Quiero, sin embargo, que seáis sagaces para hacer el bien y limpios frente al mal (Romanos 16:19)
Si tuviéramos que hacer una paráfrasis de este versículo sonaría de este modo: "En lo que se refiere a la práctica del bien, sed astutos y prudentes, intencionales en llevarlo a cabo; por el contrario, cuando se trata del mal sed totalmente inocentes, incluso ingenuos". Pablo termina su carta con algunas recomendaciones finales y entre ellas encontramos esta. Seguir el bien, es decir, bendecir con nuestras acciones, omisiones, actitudes y relaciones a otros, y evitar el mal, es decir, todo aquello que contribuye y hace daño a otros, debe ser una actitud totalmente intencional y pro activa por nuestra parte.
Seguir estos consejos del apóstol implica vivir una vida reflexiva, es decir, que somos conscientes del impacto para bien o para mal que provocamos en la vida de otros y en la nuestra propia.
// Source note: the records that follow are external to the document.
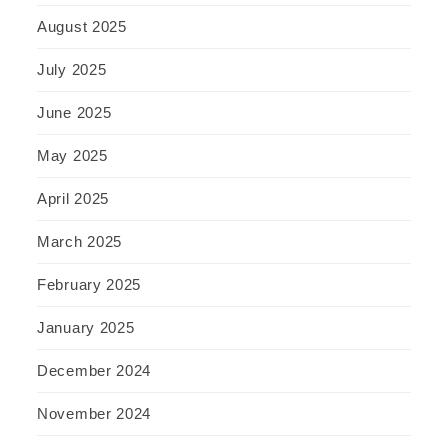
August 2025
July 2025
June 2025
May 2025
April 2025
March 2025
February 2025
January 2025
December 2024
November 2024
El tipo de sociedad en la que nos ha tocado vivir no favorece en absoluto este tipo de actitud; primero porque vivimos con tal aceleración que los espacios para la reflexión interior no existen y hemos de procurarlos de forma intencional. Segundo porque vivimos tan centrados en nosotros mismos y nuestras necesidades que rara vez pensamos -por la falta de reflexión antes citada- en el impacto que tenemos en los demás.
Creo que Pablo nos invita a vivir de forma más consciente de la huella que dejamos en este mundo. Todos dejamos una huella en multitud de áreas diferentes de nuestra existencia. Dejamos un rastro digital, un rastro ecológico y también, entre otros, un rastro de bondad y/o maldad. No podemos vivir inconscientes e indiferentes a esta realidad.
Mira hacia atrás ¿Qué impacto dejas?